Afordable housing should not mean what it does, since that is not affordable to lower income people. It should be pegged at a third of income, like section 8, with a ceiling. This was discussed at the meeting.
How in the world does building new housing on vacant or commercial sites cause evictions? A moratorium will cause rents to go up and increase evictions! It’s impossible to believe that this group doesn’t understand this.
The Mission has more designated exclusively affordable housing developments than any other neighborhood in the city. Big projects all along Mission, Valencia, Cesar Chaves, Potrero and elsewhere. Thousands of units. And that doesn’t include the dozens of seedy SRO’s owned by poverty profiteers who charge the government a fortune for tiny rooms and shared baths.
Whats more, the cost of converting sites like abandoned gas stations into housing (when combined with the more than double cost of building affordable, creeping closer and closer to $1 million because of the payola politics associated with the process) is completely unfeasible and a waste of money relative to the many opportunities for building elsewhere.
There are some smart people in that room. Sad they are being knuckle headed on this one.
What happened to the “Full name required to post” policy?
This is a sadly misguided group of people. Market rate development is the only way to keep a lid on rising rents and to pay for below-market rate housing.
No, that’s been proven wrong many times over.
It’s never been given a chance in SF as there is always so many restrictions that the city won’t let enough units get built to keep up with demand. Rent control and lack of growth is the reason why so many buildings in this city are run down. Have you noticed all the fires lately? No growth ends up being unsafe living conditions.
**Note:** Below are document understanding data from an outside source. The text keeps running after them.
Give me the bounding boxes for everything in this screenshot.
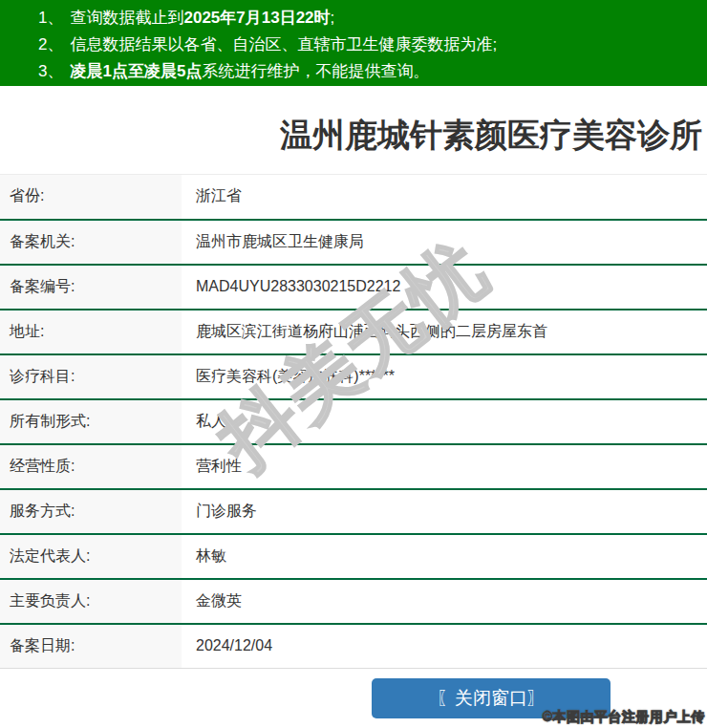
notice-text-bold: 凌晨1点至凌晨5点 <box>70 62 202 80</box>
notice-text: 查询数据截止到 <box>70 9 183 27</box>
notice-number: 2、 <box>38 35 63 54</box>
field-label: 经营性质: <box>0 444 182 489</box>
field-label: 法定代表人: <box>0 534 182 579</box>
field-label: 省份: <box>0 175 182 220</box>
table-row: 主要负责人: 金微英 <box>0 579 707 624</box>
field-value: 私人 <box>182 399 707 444</box>
field-label: 主要负责人: <box>0 579 182 624</box>
notice-line-1: 1、查询数据截止到2025年7月13日22时; <box>38 5 707 32</box>
notice-line-2: 2、信息数据结果以各省、自治区、直辖市卫生健康委数据为准; <box>38 32 707 58</box>
field-label: 备案机关: <box>0 220 182 265</box>
table-row: 法定代表人: 林敏 <box>0 534 707 579</box>
field-value: 浙江省 <box>182 175 707 220</box>
page-title: 温州鹿城针素颜医疗美容诊所 <box>0 86 707 174</box>
query-result-window: 1、查询数据截止到2025年7月13日22时; 2、信息数据结果以各省、自治区、… <box>0 0 707 728</box>
registration-info-table: 省份: 浙江省 备案机关: 温州市鹿城区卫生健康局 备案编号: MAD4UYU2… <box>0 174 707 669</box>
notice-number: 3、 <box>38 62 63 80</box>
notice-line-3: 3、凌晨1点至凌晨5点系统进行维护，不能提供查询。 <box>38 58 707 85</box>
field-label: 服务方式: <box>0 489 182 534</box>
table-row: 备案编号: MAD4UYU2833030215D2212 <box>0 265 707 310</box>
notice-text: ; <box>331 9 335 27</box>
field-label: 所有制形式: <box>0 399 182 444</box>
field-label: 备案编号: <box>0 265 182 310</box>
button-row: 〖关闭窗口〗 <box>0 678 707 718</box>
close-window-button[interactable]: 〖关闭窗口〗 <box>372 678 611 718</box>
field-value: 林敏 <box>182 534 707 579</box>
table-row: 所有制形式: 私人 <box>0 399 707 444</box>
field-value: 金微英 <box>182 579 707 624</box>
field-value: 2024/12/04 <box>182 624 707 669</box>
field-value: 门诊服务 <box>182 489 707 534</box>
table-row: 服务方式: 门诊服务 <box>0 489 707 534</box>
field-value: 温州市鹿城区卫生健康局 <box>182 220 707 265</box>
field-label: 地址: <box>0 310 182 354</box>
field-value: 鹿城区滨江街道杨府山浦西码头西侧的二层房屋东首 <box>182 310 707 354</box>
table-row: 备案日期: 2024/12/04 <box>0 624 707 669</box>
notice-text-bold: 2025年7月13日22时 <box>183 9 330 27</box>
field-value: MAD4UYU2833030215D2212 <box>182 265 707 310</box>
page: 1、查询数据截止到2025年7月13日22时; 2、信息数据结果以各省、自治区、… <box>0 0 707 718</box>
notice-text: 信息数据结果以各省、自治区、直辖市卫生健康委数据为准; <box>70 35 497 54</box>
field-value: 医疗美容科(美容皮肤科)****** <box>182 354 707 399</box>
field-label: 备案日期: <box>0 624 182 669</box>
table-row: 诊疗科目: 医疗美容科(美容皮肤科)****** <box>0 354 707 399</box>
notice-number: 1、 <box>38 9 63 27</box>
table-row: 备案机关: 温州市鹿城区卫生健康局 <box>0 220 707 265</box>
field-value: 营利性 <box>182 444 707 489</box>
notice-bar: 1、查询数据截止到2025年7月13日22时; 2、信息数据结果以各省、自治区、… <box>0 0 707 86</box>
table-row: 省份: 浙江省 <box>0 175 707 220</box>
notice-text: 系统进行维护，不能提供查询。 <box>202 62 429 80</box>
field-label: 诊疗科目: <box>0 354 182 399</box>
table-row: 地址: 鹿城区滨江街道杨府山浦西码头西侧的二层房屋东首 <box>0 310 707 354</box>
table-row: 经营性质: 营利性 <box>0 444 707 489</box>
When interest rates go up, the market will stabilize as outside money will be able to invest in the market/bonds, etc… and won’t need to park their money in real estate. This is the main reason for the housing crisis in SF, but no one wants to talk about that as it’s easier to make landlords and developers villains.
The list of demands is so unreasonable that the demands lose credibility. Close to $40m in hard money plus god only knows how much money in soft money for the vouchers and non-profit property purchases. Where do they think all that money comes from? PROPERTY TAXES! It would be more reasonable to say that a percentage of taxes on new construction in the mission be set aside and get redirected to the list of demands, but that would require compromise so not likely to happen.
Furthermore 1515 S Van Ness and 3314 Cesar Chavez would be GREAT projects. I live two/three blocks from there and I welcome those sites to be redeveloped. Does it make sense to have construction HQs in a residential neighborhood? No. Those business belong in a more industrial part of town. Calle 24 businesses would thrive with an additional 160-200 people in the neighborhood.
People are fooling themselves if they think these are reasonable demands.
In case you want to know what 30% of median is in SF http://sf-moh.org/modules/showdocument.aspx?documentid=8829
Good recap on the meeting. Here’s a short vid I made of excerpts from Monday night:
Frankly, I thought it was wrong to not challenge Sheriff Mirkarimi, the man whose department carries out evictions, during the meeting. Want an eviction free district? Tell him to stop evicting people is one step in that direction.
Build baby build!
I don’t understand what these people think will happen if building stops? Demand is clearly high here; if there is no new supply, does anyone think that owners of existing property won’t jump to supply that demand (by renovating their crumbling property into luxe rentals/condos?)